BTK inhibitors, the treatment being studied, are designed to selectively block this enzyme that is important for the activation of B cells and microglia. B cells and the cells of the myeloid lineage are important drivers in the development of multiple sclerosis, thus BTKi could provide therapeutic benefit for MS. These drugs have been previously used in other areas such as graft versus host disease, lymphomas, and leukemia. One of the first BTKis to be approved was ibrutinib. This first-generation drug was approved in 2013 for lynphocitic luekemia and chronic GVHD.

While it works well and has had significant progress in affecting BTK, it also affects other kinases and B cell malignancies, leading to off-target activity and significant side-effect profile. This has led the pharmaceutical researchers to look for alternatives with ibrutinib's efficacy but more specific targeting. There are two types of BTK inhibitors: irreversible inhititors and reversible inhibitors. Irreversible inhibitors have a higher rate of inhibitory potency and selectively compared to reversible inhibitors.

For research in the treatment of MS, irreversible inhibitors have recently been at the forefront because of their potential advantages over the biologic disease-modifying therapy options. These inhibitors can selectively target B cells, wiping out those that harm the immune systems of people with MS while leaving normal B cells alone. This shows an advantage over disease-modifying therapies such as ocralizumab and rituximab, as they wipe out all the B cells, leaving a greater chance of infection. Currently, there are studies being conducted using BTKis to aid the treatment of relapsing-remitting MS, primary-progressive MS, and secondary-progressive MS. 

One of the newest drugs, evobrutinib, is the first covalent and irreversible BTKi to be evaluated for the treatment of MS. Compared to placebo, it is shown to considerable reduce the neurofilament light chain levels and decrease the number of gadolinium-enhancing lesions. These neurofilament chains show a correlation with the development of gadolinium enhanced lesions to indicate if the DMT is effective. During relapses, levels of NfL are elevated as much as 10 times compared to NfL levels during remission.

Elevated levels of the neurofilament light chains have been correlated to poorer neurologic function including decreased cognitive performance, manual dexterity and walking speed. This reduction of NfLs suggest that evobrutinib may reduce the possible tissue damage linked to MS. During the Phase-II studies, the most common side effects were the common cold and the increased level of liver enzymes. Additionally, as an oral, twice-a-day tablet, the patient burden could be significantly reduced compared to the side effects of other DMTs.

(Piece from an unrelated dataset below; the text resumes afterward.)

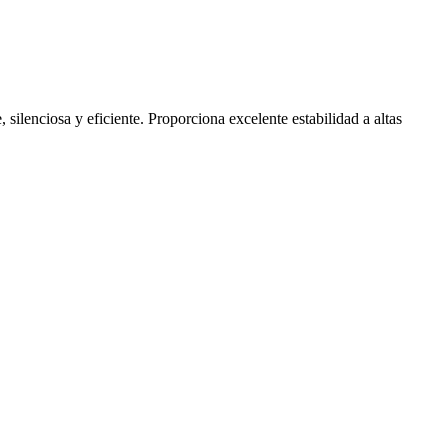
lenciosa y eficiente. Proporciona excelente estabilidad a altas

Another covalent irreversible BTK inhibitor that is currently being tested in trials, tolebrutinib, has been shown to be effective in reducing new, active brain lesions. This medication is being studied in relasping-remitting MS, in both primary and active secondary progressive MS. By blocking Bruton's tyrosine kinase, B cell activation is decreased, thus interfering with microphages, and preventing the loss of myelin sheaths within the brain. 

This oral, once-a-day tablet, is reporting minimal side-effects with the main reports of headaches, chest infections, and increased risks of getting the common cold. Although early data appear promising, further trials will be required to confirm the efficacy and safety of BTK inhibitors use for treatment of MS.